Today already more than half of the world’s population lives in urban areas and according to recent United Nations data, the portion is expected to increase to about 70% by 2050.
Urbanization, combined with the overall growth of the world’s population, with close to 90% of this increase taking place in Asia and Africa, will put future cities under enormous population pressure. Urban areas of the future will be huge and hotspots of the consume of natural resources, the production of all kinds of waste and the emission of greenhouse gases and air pollutants. As the world continues to urbanize, sustainable development depends increasingly on the successful management of urban growth. Many countries will face challenges in meeting the needs of their growing urban populations.
Ferment the Cities!
Different initiatives exist to prepare for future challenges and make our cities more sustainable. Two examples are the Transition Town movement, with the vision of a move towards self-sufficiency at the local level, in food, energy and much else, and the Ellen MacArthur Foundation’s concept of Circular Economy in cities, which recognizes urban areas as “major engines for economic growth”, where circular economy principles need to be embedded to build thriving, livable, and resilient cities.
Without a doubt, the future of our cities lies in the hands of its citizens and we have to come up with new social, economical and ecological models. Concepts such as the Civic Circularity aim to embed the Circular Economy principles into a collective transition to develop a holistic, inclusive and sustainable circular economy model.
Ferment the City wants to foster change by exploring fermentation as a way to transform wastes into resources and rethink urban living.
The initiative conducts research on fermentation through a variety of experiments and activities, builds bridges to people in different fields to see how the concept of fermentation is transferable and applicable to other processes and connects people to build a lively community to ferment together.
Nothing less than the reinvention and redesign of the common concept of organic fermentation extended by the two new dimensions of inorganic and social fermentation.
What is fermentation?
The origin of fermentation comes from nature and is biological and – as Sandor Katz, the author of the book “The Art of Fermentation”, describes it – is the “transformative action of microorganisms”.
According to Katz biological processes of fermentation and fermented foods are natural phenomena, not human inventions, that people observed and then learned how to cultivate.
The phenomena of organic fermentation is transferable and applicable to many forms of transformation, change or development, that are actively induced by all forms of organisms.
Organic Fermentation:
“by organisms induced action of transformation of organic resources”
e.g. microbial fermentation of “organic” resources, such as vegetables and fruits
Inorganic Fermentation:
“by organisms induced action of transformation of inorganic resources”
e.g. human fermentation of “inorganic” resources, such as timber, metal and plastic, where we humans can act as ferment and induce the fermentation or “upcycling”, as the “process of transforming by-products, waste materials, useless, or unwanted products into new materials or products of better quality and environmental value”.
We can distinguish between “organic” and “inorganic” fermentation, based to the substance that undergoes fermentation.
The magic of (social) fermentation
Fermentation processes are driven by a so called ferments, any of a group of living organisms, fermenting agents, which in the case of biological fermentation are yeasts, molds and certain bacteria, that cause fermentation through enzymes.
Fermentation can not only be induced by microorganisms, but also by organisms of all scales, micro, meso and macro.
Humans and whole communities as ferments, “a human induced transformation” or “the transformative action of humans”.
What all types of fermentation have in common, is that they are not carried out by individual organisms, but generally by communities of organism. Thus, the state of a process induced and developed by organisms, is always a social process.

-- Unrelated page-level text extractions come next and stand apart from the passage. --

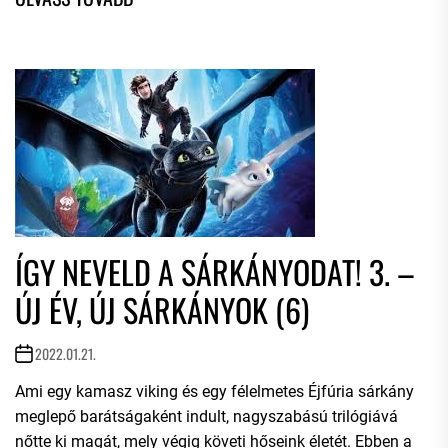
ÍGY NEVELD A SÁRKÁNYODAT! 3. –
ÚJ ÉV, ÚJ SÁRKÁNYOK (6)
2022.01.21.
Ami egy kamasz viking és egy félelmetes Éjfúria sárkány
meglepő barátságaként indult, nagyszabású trilógiává
nőtte ki magát, mely végig követi hőseink életét. Ebben a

The whole process of fermentation often involves both, humans and microbes, and furthermore, brings people in connection with each other, with microorganisms and with nature. Thus, fermentation reconnects us with nature and our environment.
Fermentation is impacted by a wide range of parameters, including physical, chemical and physicochemical parameters which impact the growth of microorganisms, but also economical, social and environmental parameters that include the people involved in the process.
With a focus on humans, thus people and communities, the term “social fermentation”, can be defined as „a state in which a group of people catalyses change and development; the state of social, collective agitation, change, transformation and transition; the transformative action of a group of motivated, excited and dedicated people“.
As Katz says it: “Fermentation as engine for social change and all of us are starter cultures”. Therefore, fermentation is the basis and solution for social and environmental change. Fermentation is transformation!